CHINESE FORCED LABOR: The EU is inching toward its first major law cracking down on goods made with forced labor, including those from China’s Xinjiang region. But the bloc’s softer approach compared to Washington risks rendering its measures largely ineffective, Antonia Zimmermann reports.

IN OTHER NEWS       

DOES EASTERN EUROPE HAVE A CHANCE AT TOP EU JOBS? Dutch Prime Minister Mark Rutte’s likely appointment as the new head of NATO this summer may have received the endorsement of WashingtonLondon, Paris and Berlin — but Eastern Europeans are far less happy. They fear they’ll once again be passed over as the top jobs of both the EU and NATO are reshuffled later this year. Barbara Moens and Stuart Lau have more.

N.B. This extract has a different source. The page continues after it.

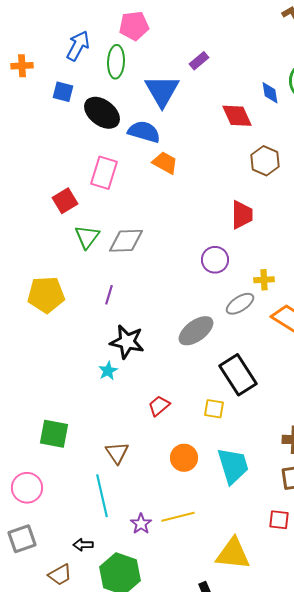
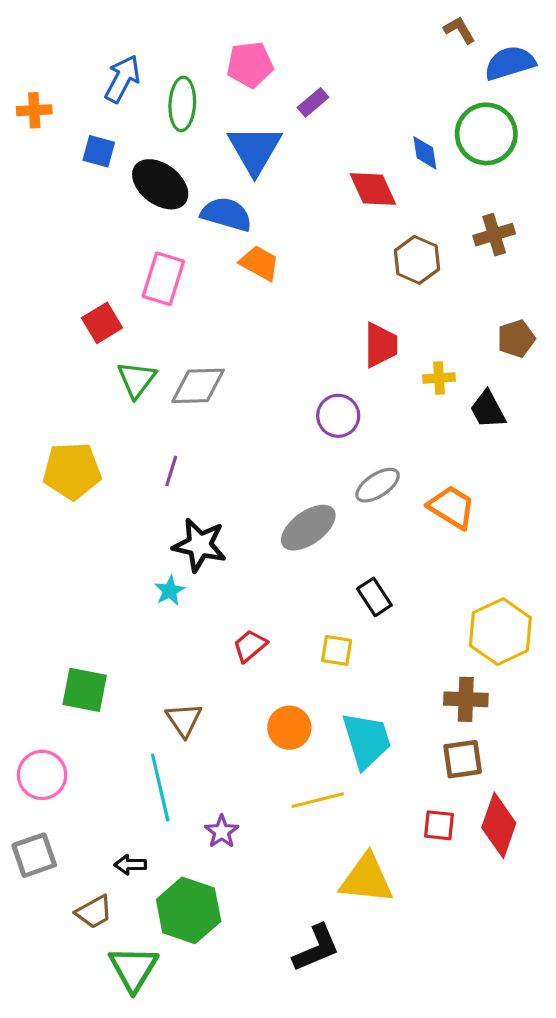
pink pentagon: (134, 26) -> (250, 65), moved
yellow cross: (264, 280) -> (439, 378), moved
black rectangle: (238, 375) -> (374, 597), size x0.6
yellow line: (178, 517) -> (318, 800), moved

ORBÁN’S AMERICAN DREAM: Hungarian Prime Minister Viktor Orbán appears to be launching another edition of his charm offensive with U.S. Republicans. He’s slated to visit former President Donald Trump in Florida next week and connect with Kevin Roberts, the president of the hyper-conservative Heritage Foundation think tank, according to an X post from Balázs Orbán, the prime minister’s (unrelated) political adviser — who also posted a “behind the scenes” photo with Tucker Carlson on Sunday, in what appears to be Carlson’s log-cabin style studio, urging us to “stay tuned.” 

ISRAEL’S PLAN TO HUNT DOWN HAMAS KILLERS: Israel has a plan to hunt down the killers responsible for the October 7 attacks, just like it did after the 1972 killings of Israeli Olympic athletes in Munich. “We will reach them, and they know it,” Yaakov Peri, a former head of Shin Bet, the Israeli security agency, told POLITICO. Read more by Jamie Dettmer.

Cease-fire talks falter: U.S. Vice President Kamala Harris called for an “immediate cease-fire” in the war in Gaza. However, Israel is reportedly boycotting cease-fire talks in Cairo after Hamas rejected the country’s demand for a list of hostages who are still alive, an Israeli newspaper reported. More from Edith here.

FRANCE TO ENSHRINE ABORTION RIGHT: France is set to become the first country to enshrine the freedom to have an abortion in its constitution during an extraordinary voting session being held today in Versailles. Victor Goury-Laffont has the full details.